Friday, January 27, 2006

feeling fragile

I guess I'm just being a hormonal girl, or maybe there are repressed feelings and concerns lurking, but for the past couple of days I have been feeling kind of fragile. Like I'm standing on an unstable platform over a deep chasm. I've got a pretty good foothold, but the platform is wobbling occasionally, and I can look down into the hole... its deep, and dark, and empty, and there's no one to catch me if I fall. I don't know if the things I am thinking about lately are causing me to feel this way, or if my hormonalness is causing me to think about those things.

Its hard being a girl. Stupid hormones. I hate them.

I read an article this morning about living in the Now and how its the only way to enjoy life. That most people spend all of their mental energy living in the past and future, basically regretting decisions or indecisions of the past, and planning/worrying about the future. And I realized its true, I am the happiest when I am focused on the Now.

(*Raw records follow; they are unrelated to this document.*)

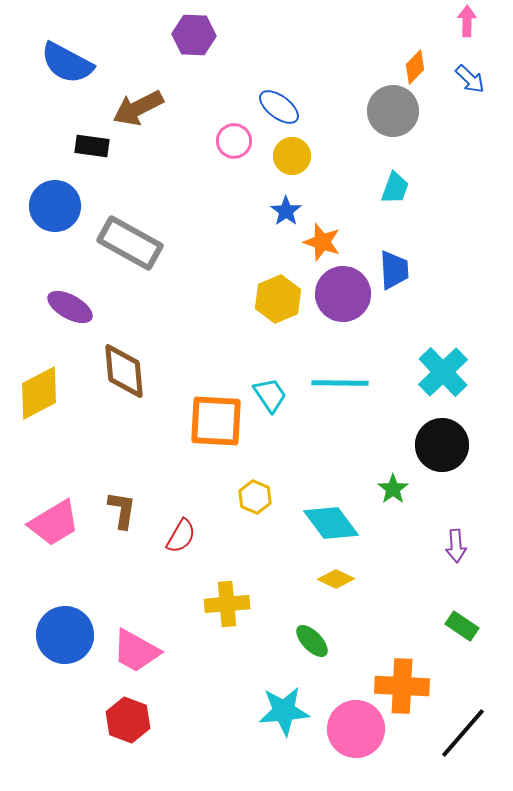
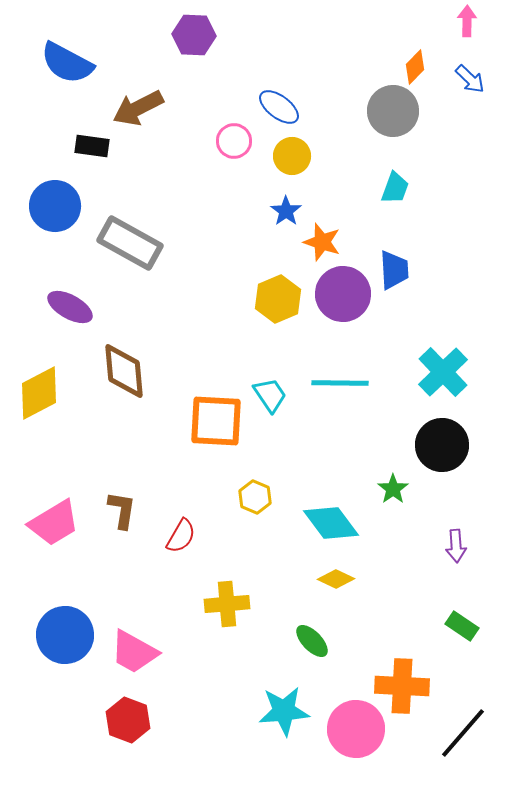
pink trapezoid at (136, 651): moved 2 px left, 1 px down
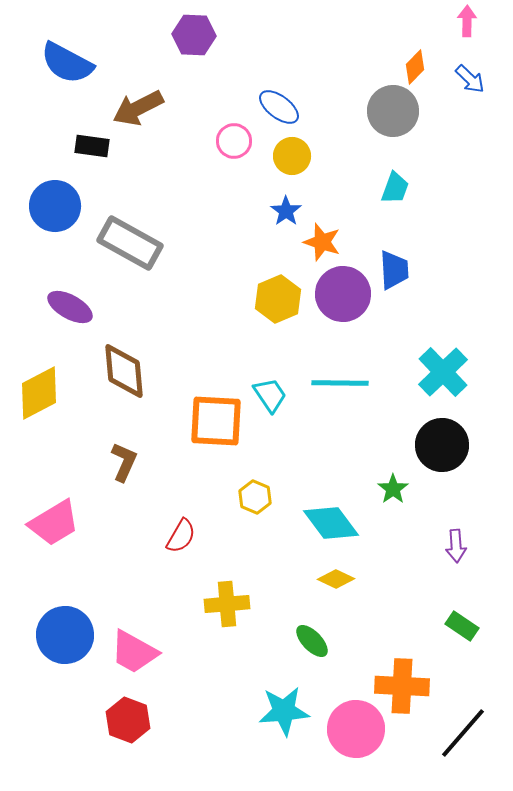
brown L-shape at (122, 510): moved 2 px right, 48 px up; rotated 15 degrees clockwise
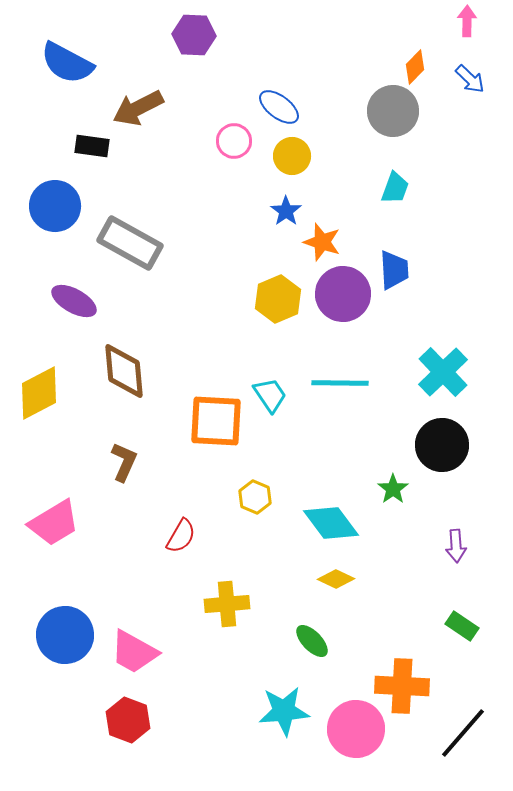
purple ellipse at (70, 307): moved 4 px right, 6 px up
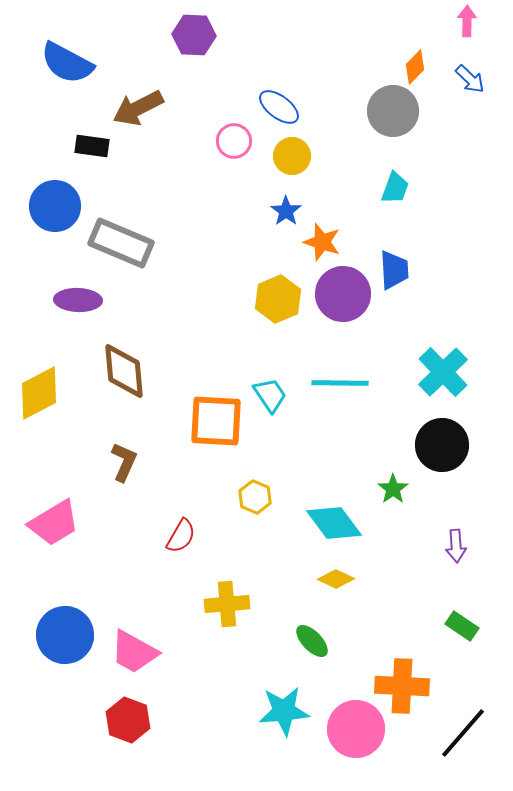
gray rectangle at (130, 243): moved 9 px left; rotated 6 degrees counterclockwise
purple ellipse at (74, 301): moved 4 px right, 1 px up; rotated 27 degrees counterclockwise
cyan diamond at (331, 523): moved 3 px right
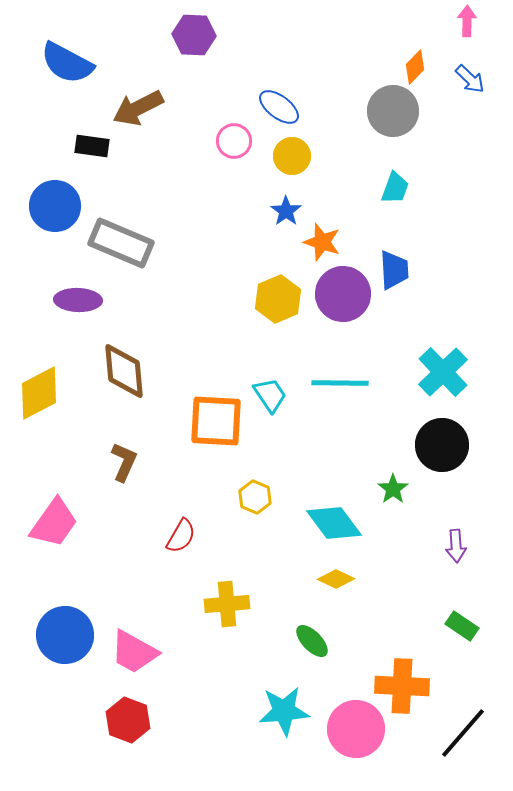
pink trapezoid at (54, 523): rotated 24 degrees counterclockwise
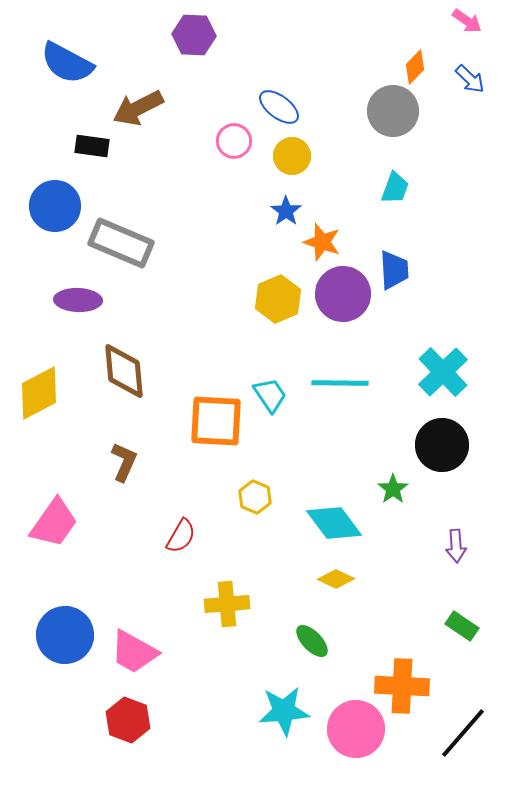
pink arrow at (467, 21): rotated 124 degrees clockwise
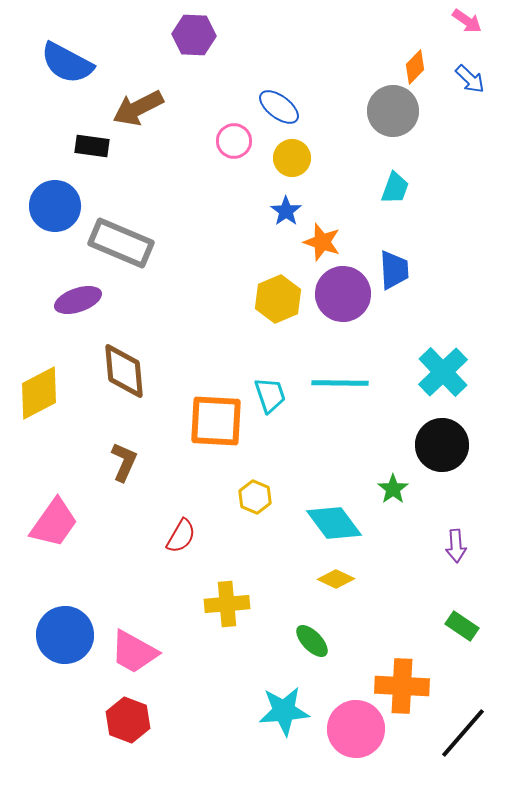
yellow circle at (292, 156): moved 2 px down
purple ellipse at (78, 300): rotated 21 degrees counterclockwise
cyan trapezoid at (270, 395): rotated 15 degrees clockwise
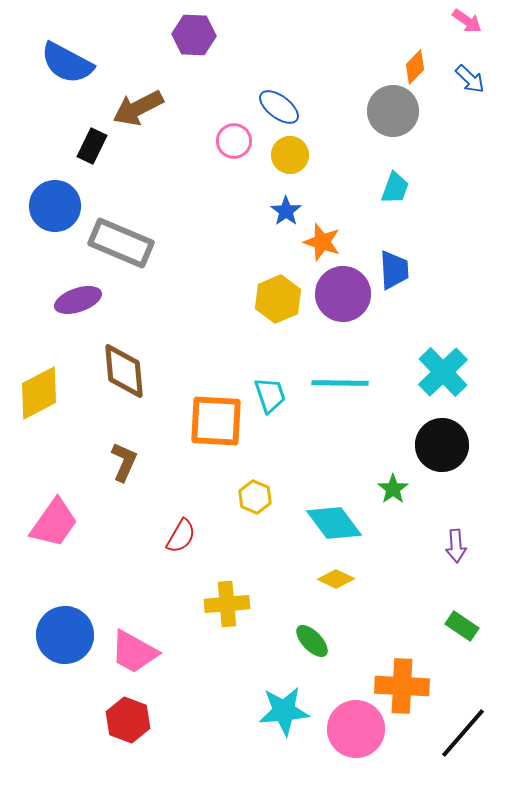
black rectangle at (92, 146): rotated 72 degrees counterclockwise
yellow circle at (292, 158): moved 2 px left, 3 px up
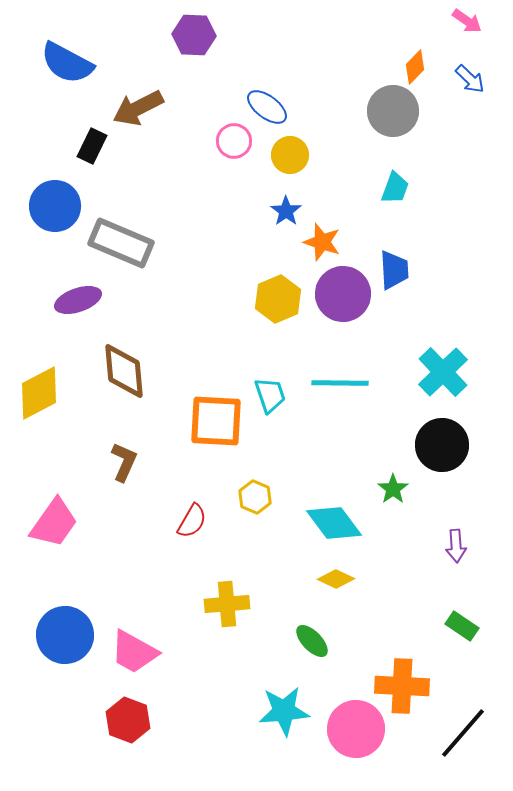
blue ellipse at (279, 107): moved 12 px left
red semicircle at (181, 536): moved 11 px right, 15 px up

I really want some sushi from Kawasaki in Fells Point tonight, but I don't think its going to happen. :(

2 Comments:

At 1:22 PM, Anonymous Anonymous said...

yay for everyone being on the rag at once!! but hey, maybe i'm not so crazy? maybe you're starting to see that maybe i'm not so miserable because my past has been fairly lame and most people would consider it regretable. and maybe i'm not so sad because i don't have a future planned out and fretted over. i'm pretty fucking happy in the 'now'. I am an expert in the 'now'. Hey, i should coin a new term and call myself a Nowist. It sounds a bit like Taoist so it's kind of catchy. if i think too much about stuff i can't control very well, like the past or the future, that's when i get really depressed. 'NOW' is the ONLY thing you have almost complete control over. I mean just think, you could die any second! When you die and your life is flashing before your eyes, will you regret it and feel that it is unfinished? if you really think about it, no, you wouldn't. And if you really think about it, isn't the now the only thing that is real? i think about this stuff a lot. sorry.

 
At 9:36 AM, Blogger monica said...

ohhhh :( *hugs!*

i'm here for ya sista! always will be! you're the best!

ps- i know thats not very deep and doesn't really address the issue, but its only 9:38 in the morning! maybe ill comment more when my brain defrosts :-p anyways, you aren't alone - lemme know if i can help!